The rich literary archives in Special Collections invite queries from many perspectives. One of these is the examination of source material to show how manuscripts emerge from an author’s mind and materialize through publication for the reader’s consumption. This exhibition considers the creative and production processes of bringing writers’ ideas into print.
From author to reader, from initial concept to publication, there are multiple players and steps toward production of a literary manuscript. This exhibition draws case studies from the Library’s literary archives of authors, editors, critics, translators, printers, and publishers. Handwritten drafts, blue-lines and mock-ups, and paste-ups and galleys remind viewers of nearly forgotten formats that are no longer part of contemporary computer-driven writing and publishing practices. Editorial revisions, authors’ collaborations with illustrators and printers, and the mechanics of publishing are also explored.

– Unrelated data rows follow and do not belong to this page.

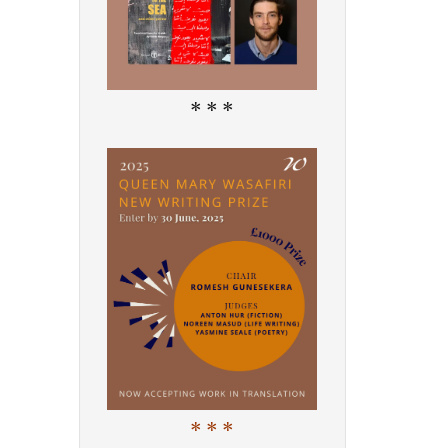
* * *
* * *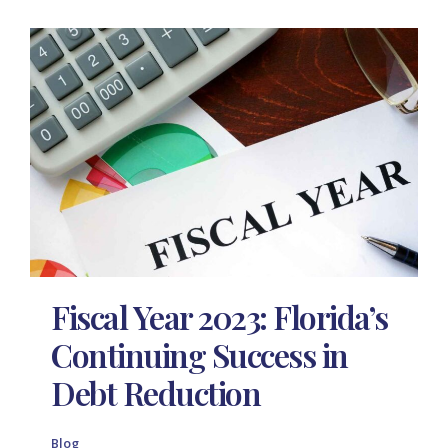
Fiscal Year 2023: Florida’s
Continuing Success in
Debt Reduction
Blog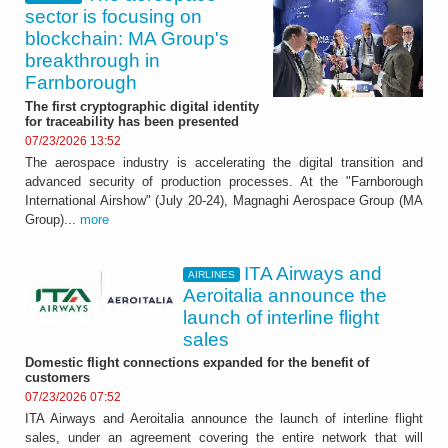
sector is focusing on
blockchain: MA Group's
breakthrough in
Farnborough
The first cryptographic digital identity
for traceability has been presented
07/23/2026 13:52
The aerospace industry is accelerating the digital transition and
advanced security of production processes. At the "Farnborough
International Airshow" (July 20-24), Magnaghi Aerospace Group (MA
Group)...
more
ITA Airways and
AIRLINES
Aeroitalia announce the
launch of interline flight
sales
Domestic flight connections expanded for the benefit of
customers
07/23/2026 07:52
ITA Airways and Aeroitalia announce the launch of interline flight
sales, under an agreement covering the entire network that will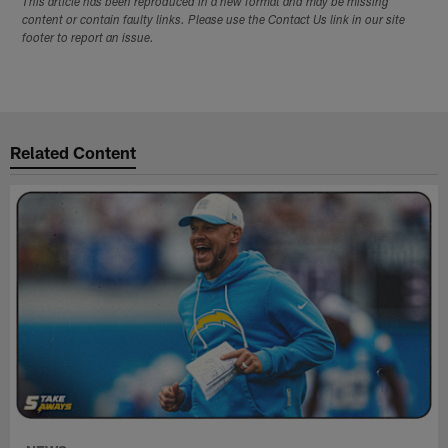
This article has been reproduced in a new format and may be missing
content or contain faulty links. Please use the Contact Us link in our site
footer to report an issue.
Related Content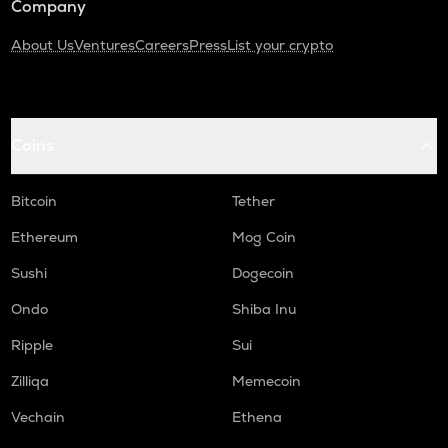
Company
About Us
Ventures
Careers
Press
List your crypto
Coins
Bitcoin
Tether
Ethereum
Mog Coin
Sushi
Dogecoin
Ondo
Shiba Inu
Ripple
Sui
Zilliqa
Memecoin
Vechain
Ethena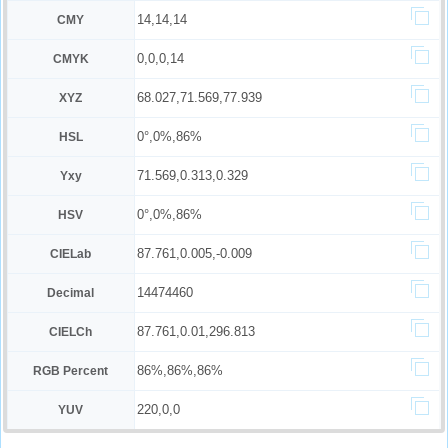
14,14,14
CMY
0,0,0,14
CMYK
68.027,71.569,77.939
XYZ
0°,0%,86%
HSL
71.569,0.313,0.329
Yxy
0°,0%,86%
HSV
87.761,0.005,-0.009
CIELab
14474460
Decimal
87.761,0.01,296.813
CIELCh
86%,86%,86%
RGB Percent
220,0,0
YUV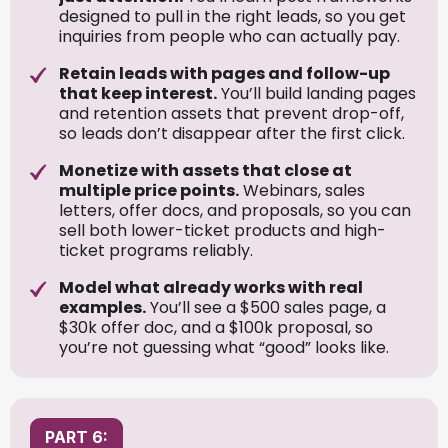
designed to pull in the right leads, so you get
inquiries from people who can actually pay.
Retain leads with pages and follow-up
that keep interest.
You’ll build landing pages
and retention assets that prevent drop-off,
so leads don’t disappear after the first click.
Monetize with assets that close at
multiple price points.
Webinars, sales
letters, offer docs, and proposals, so you can
sell both lower-ticket products and high-
ticket programs reliably.
Model what already works with real
examples.
You’ll see a $500 sales page, a
$30k offer doc, and a $100k proposal, so
you’re not guessing what “good” looks like.
PART 6: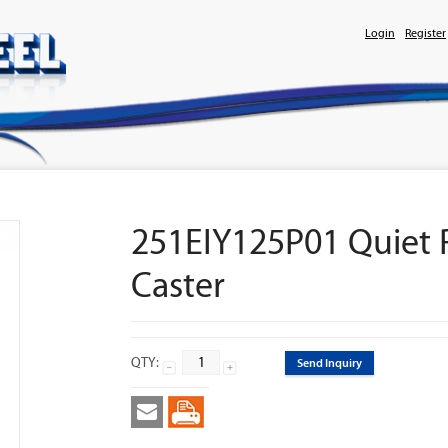
Login
Register
251EIY125P01 Quiet R
Caster
QTY:
Send Inquiry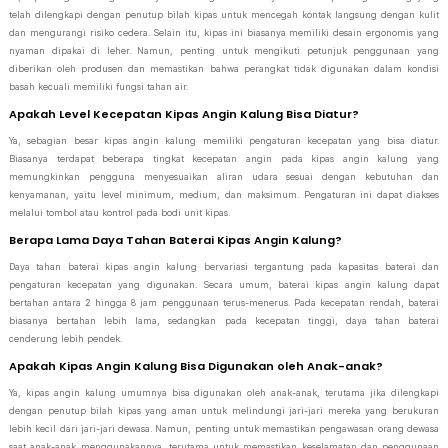
telah dilengkapi dengan penutup bilah kipas untuk mencegah kontak langsung dengan kulit
dan mengurangi risiko cedera. Selain itu, kipas ini biasanya memiliki desain ergonomis yang
nyaman dipakai di leher. Namun, penting untuk mengikuti petunjuk penggunaan yang
diberikan oleh produsen dan memastikan bahwa perangkat tidak digunakan dalam kondisi
basah kecuali memiliki fungsi tahan air.
Apakah Level Kecepatan Kipas Angin Kalung Bisa Diatur?
Ya, sebagian besar kipas angin kalung memiliki pengaturan kecepatan yang bisa diatur.
Biasanya terdapat beberapa tingkat kecepatan angin pada kipas angin kalung yang
memungkinkan pengguna menyesuaikan aliran udara sesuai dengan kebutuhan dan
kenyamanan, yaitu level minimum, medium, dan maksimum. Pengaturan ini dapat diakses
melalui tombol atau kontrol pada bodi unit kipas.
Berapa Lama Daya Tahan Baterai Kipas Angin Kalung?
Daya tahan baterai kipas angin kalung bervariasi tergantung pada kapasitas baterai dan
pengaturan kecepatan yang digunakan. Secara umum, baterai kipas angin kalung dapat
bertahan antara 2 hingga 8 jam penggunaan terus-menerus. Pada kecepatan rendah, baterai
biasanya bertahan lebih lama, sedangkan pada kecepatan tinggi, daya tahan baterai
cenderung lebih pendek.
Apakah Kipas Angin Kalung Bisa Digunakan oleh Anak-anak?
Ya, kipas angin kalung umumnya bisa digunakan oleh anak-anak, terutama jika dilengkapi
dengan penutup bilah kipas yang aman untuk melindungi jari-jari mereka yang berukuran
lebih kecil dari jari-jari dewasa. Namun, penting untuk memastikan pengawasan orang dewasa
saat anak-anak menggunakannya, terutama untuk memastikan keselamatan dan penggunaan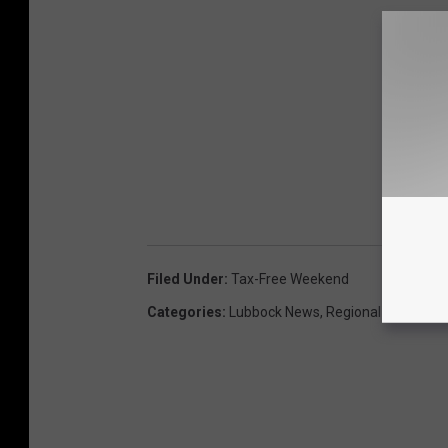
Filed Under
:
Tax-Free Weekend
Categories
:
Lubbock News
,
Regional News
,
Sta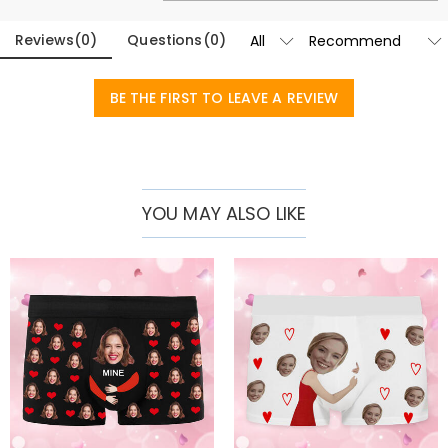
Reviews
(
0
)
Questions
(
0
)
BE THE FIRST TO LEAVE A REVIEW
YOU MAY ALSO LIKE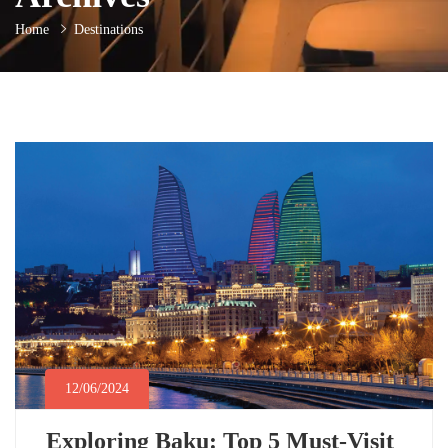
Home
Destinations
12/06/2024
Exploring Baku: Top 5 Must-Visit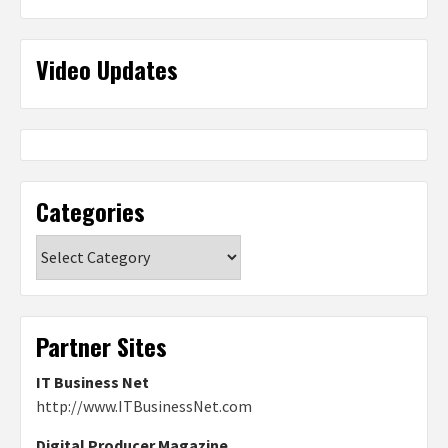
Video Updates
Categories
Categories
Partner Sites
IT Business Net
http://www.ITBusinessNet.com
Digital Producer Magazine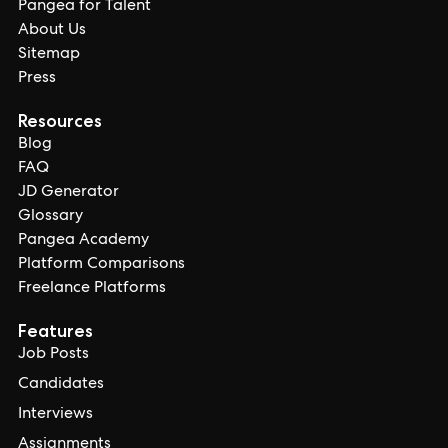
Pangea for Talent
About Us
Sitemap
Press
Resources
Blog
FAQ
JD Generator
Glossary
Pangea Academy
Platform Comparisons
Freelance Platforms
Features
Job Posts
Candidates
Interviews
Assignments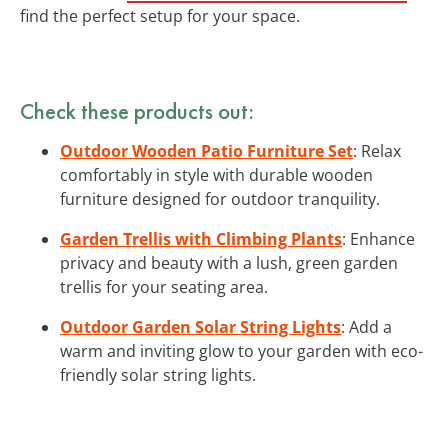
find the perfect setup for your space.
Check these products out:
Outdoor Wooden Patio Furniture Set
: Relax
comfortably in style with durable wooden
furniture designed for outdoor tranquility.
Garden Trellis with Climbing Plants
: Enhance
privacy and beauty with a lush, green garden
trellis for your seating area.
Outdoor Garden Solar String Lights
: Add a
warm and inviting glow to your garden with eco-
friendly solar string lights.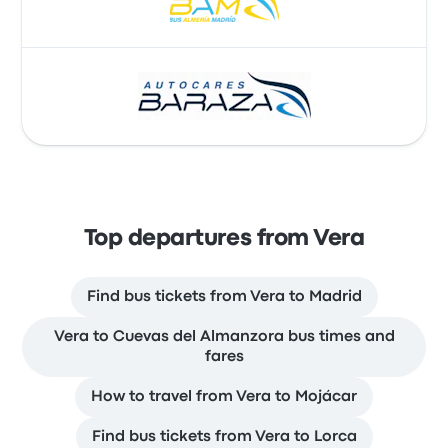
Top departures from Vera
Find bus tickets from Vera to Madrid
Vera to Cuevas del Almanzora bus times and
fares
How to travel from Vera to Mojácar
Find bus tickets from Vera to Lorca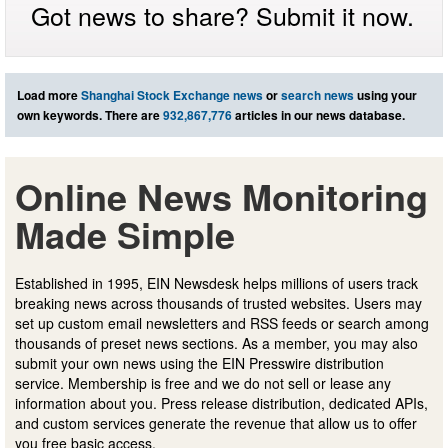
Got news to share? Submit it now.
Load more
Shanghai Stock Exchange news
or
search news
using your
own keywords. There are
932,867,776
articles in our news database.
Online News Monitoring
Made Simple
Established in 1995, EIN Newsdesk helps millions of users track
breaking news across thousands of trusted websites. Users may
set up custom email newsletters and RSS feeds or search among
thousands of preset news sections. As a member, you may also
submit your own news using the EIN Presswire distribution
service. Membership is free and we do not sell or lease any
information about you. Press release distribution, dedicated APIs,
and custom services generate the revenue that allow us to offer
you free basic access.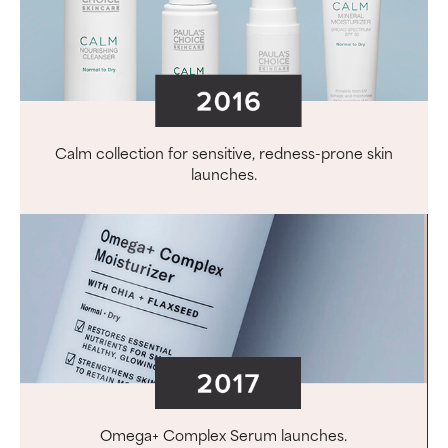
Calm collection for sensitive, redness-prone skin
launches.
Omega+ Complex Serum launches.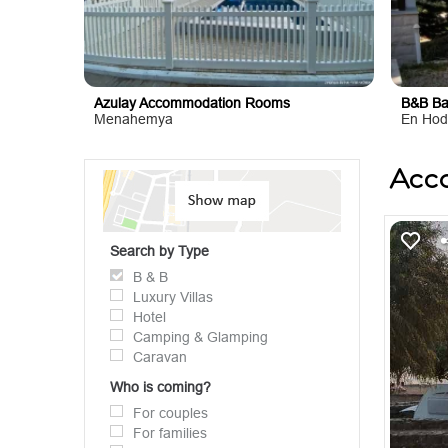
Azulay Accommodation Rooms
B&B Ba
Menahemya
En Hod
Acc
Search by Type
B & B
Luxury Villas
Hotel
Camping & Glamping
Caravan
Who is coming?
For couples
For families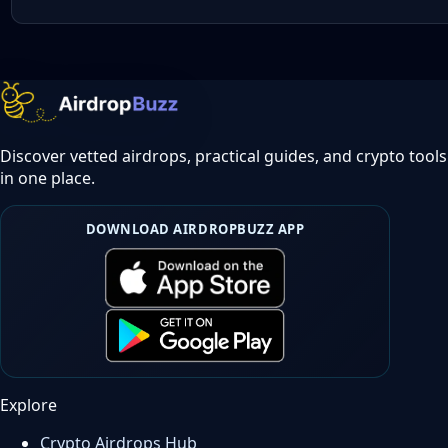
Discover vetted airdrops, practical guides, and crypto tools
in one place.
DOWNLOAD AIRDROPBUZZ APP
Explore
Crypto Airdrops Hub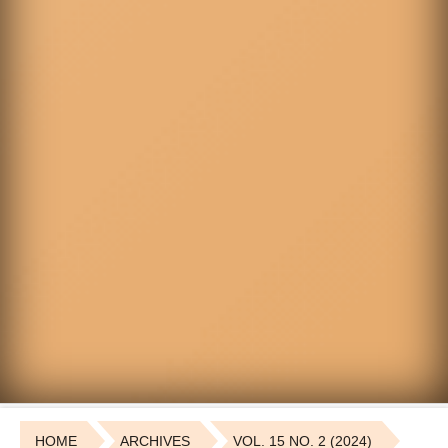
HOME
ARCHIVES
VOL. 15 NO. 2 (2024)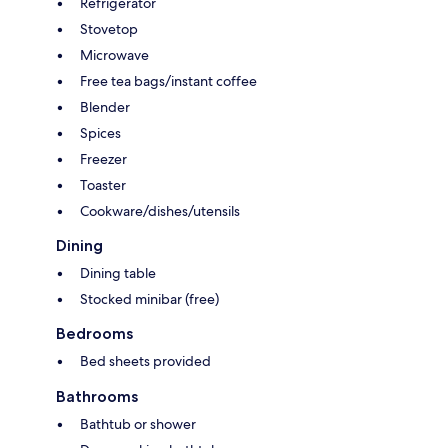
Refrigerator
Stovetop
Microwave
Free tea bags/instant coffee
Blender
Spices
Freezer
Toaster
Cookware/dishes/utensils
Dining
Dining table
Stocked minibar (free)
Bedrooms
Bed sheets provided
Bathrooms
Bathtub or shower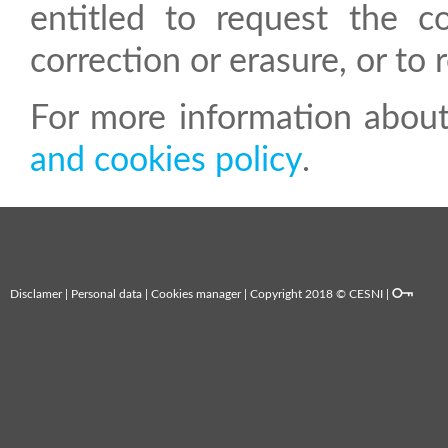
entitled to request the co
correction or erasure, or to 
For more information about
and cookies policy
.
Disclamer
|
Personal data
|
Cookies manager
| Copyright 2018 © CESNI |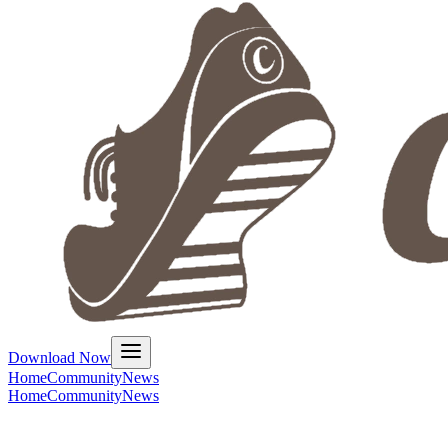
Download Now
Home
Community
News
Home
Community
News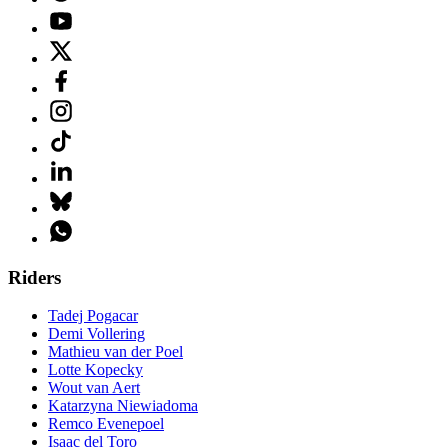
Riders
Tadej Pogacar
Demi Vollering
Mathieu van der Poel
Lotte Kopecky
Wout van Aert
Katarzyna Niewiadoma
Remco Evenepoel
Isaac del Toro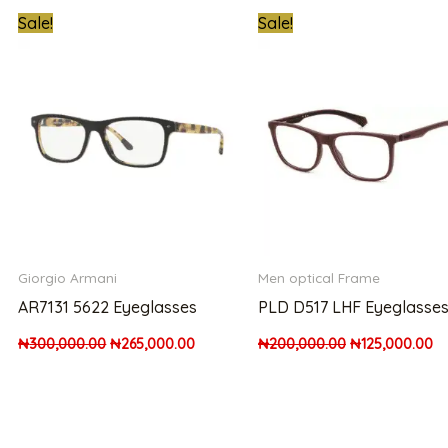
t
Original
Current
Original
Cu
Sale!
Sale!
price
price
price
pr
was:
is:
was:
is:
00.00.
₦300,000.00.
₦265,000.00.
₦200,000.00.
₦1
Giorgio Armani
Men optical Frame
AR7131 5622 Eyeglasses
PLD D517 LHF Eyeglasse
₦
300,000.00
₦
265,000.00
₦
200,000.00
₦
125,000.00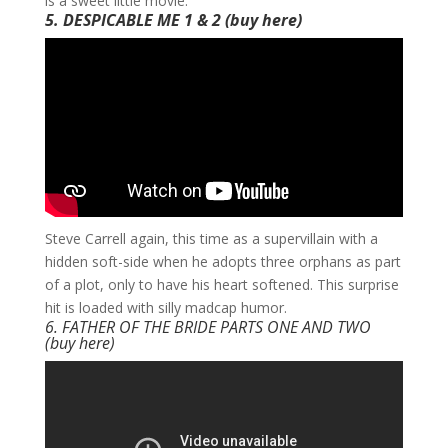
is a sweet little movie.
5. DESPICABLE ME 1 & 2
(buy
here
)
​Steve Carrell again, this time as a supervillain with a
hidden soft-side when he adopts three orphans as part
of a plot, only to have his heart softened. This surprise
hit is loaded with silly madcap humor.
6. FATHER OF THE BRIDE PARTS ONE AND TWO
(buy
here
)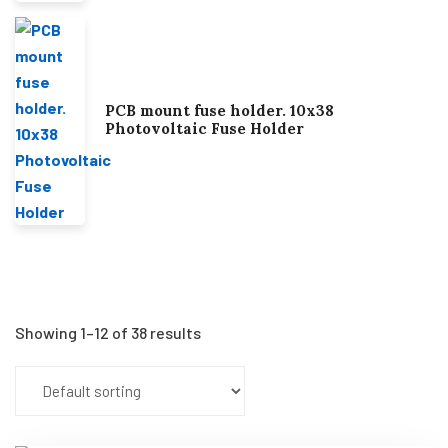
PCB mount fuse holder. 10x38
Photovoltaic Fuse Holder
Showing 1–12 of 38 results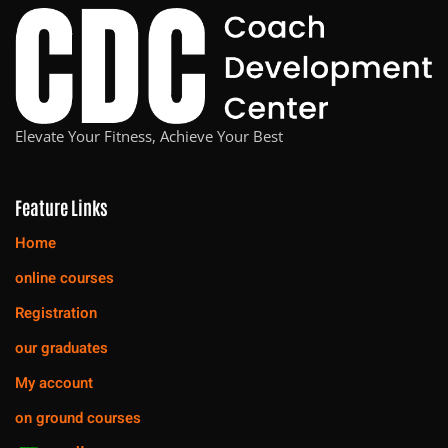
Elevate Your Fitness, Achieve Your Best
Feature Links
Home
online courses
Registration
our graduates
My account
on ground courses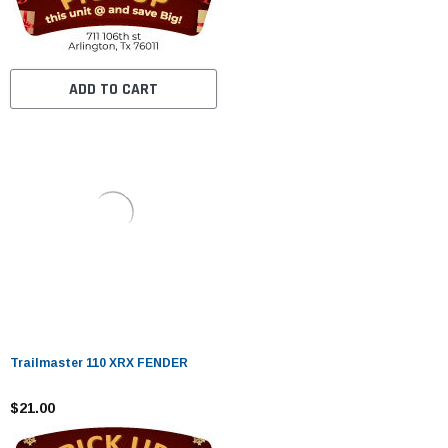
ADD TO CART
Trailmaster 110 XRX FENDER
$21.00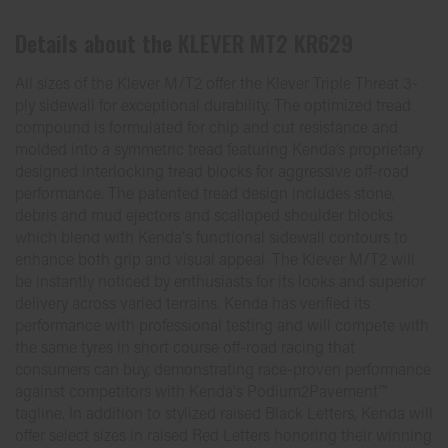
Details about the
KLEVER MT2 KR629
All sizes of the Klever M/T2 offer the Klever Triple Threat 3-
ply sidewall for exceptional durability. The optimized tread
compound is formulated for chip and cut resistance and
molded into a symmetric tread featuring Kenda’s proprietary
designed interlocking tread blocks for aggressive off-road
performance. The patented tread design includes stone,
debris and mud ejectors and scalloped shoulder blocks
which blend with Kenda's functional sidewall contours to
enhance both grip and visual appeal. The Klever M/T2 will
be instantly noticed by enthusiasts for its looks and superior
delivery across varied terrains. Kenda has verified its
performance with professional testing and will compete with
the same tyres in short course off-road racing that
consumers can buy, demonstrating race-proven performance
against competitors with Kenda's Podium2Pavement™
tagline. In addition to stylized raised Black Letters, Kenda will
offer select sizes in raised Red Letters honoring their winning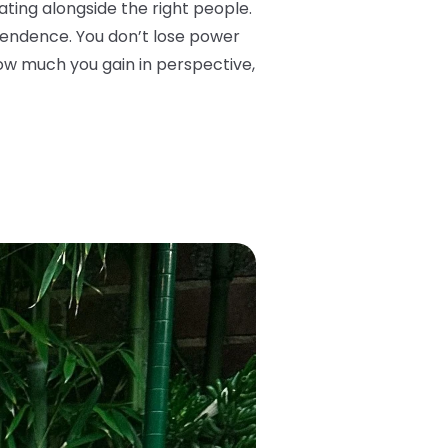
ing alongside the right people.
ependence. You don’t lose power
how much you gain in perspective,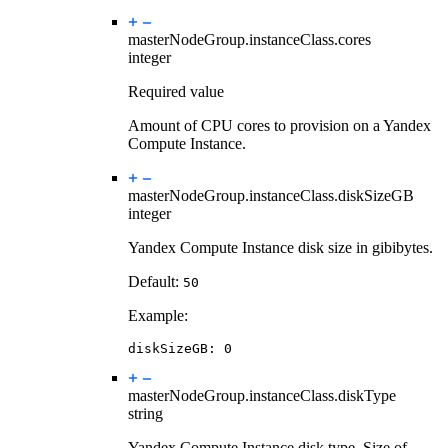
masterNodeGroup.instanceClass.
cores
integer
Required value
Amount of CPU cores to provision on a Yandex
Compute Instance.
masterNodeGroup.instanceClass.
diskSizeGB
integer
Yandex Compute Instance disk size in gibibytes.
Default:
50
Example:
diskSizeGB
:
0
masterNodeGroup.instanceClass.
diskType
string
Yandex Compute Instance disk type. Size of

Among the exhibition highlights are books and proofs with manuscript corrections by Ernest Hemingway; heavily revised proofs and manuscripts by Ishmael Reed; and a scarce original proof copy of Ian Hamilton’s controversial biography J.D. Salinger: A Writing Life. Additional features are from the papers of Donald Barthelme, Jane and Paul Bowles, Emily Coleman, Alice Dunbar Nelson, Alan Kaufman, W.D. Snodgrass, Tennessee Williams, Ben Yagoda, and others found in Delaware’s stellar literary collections.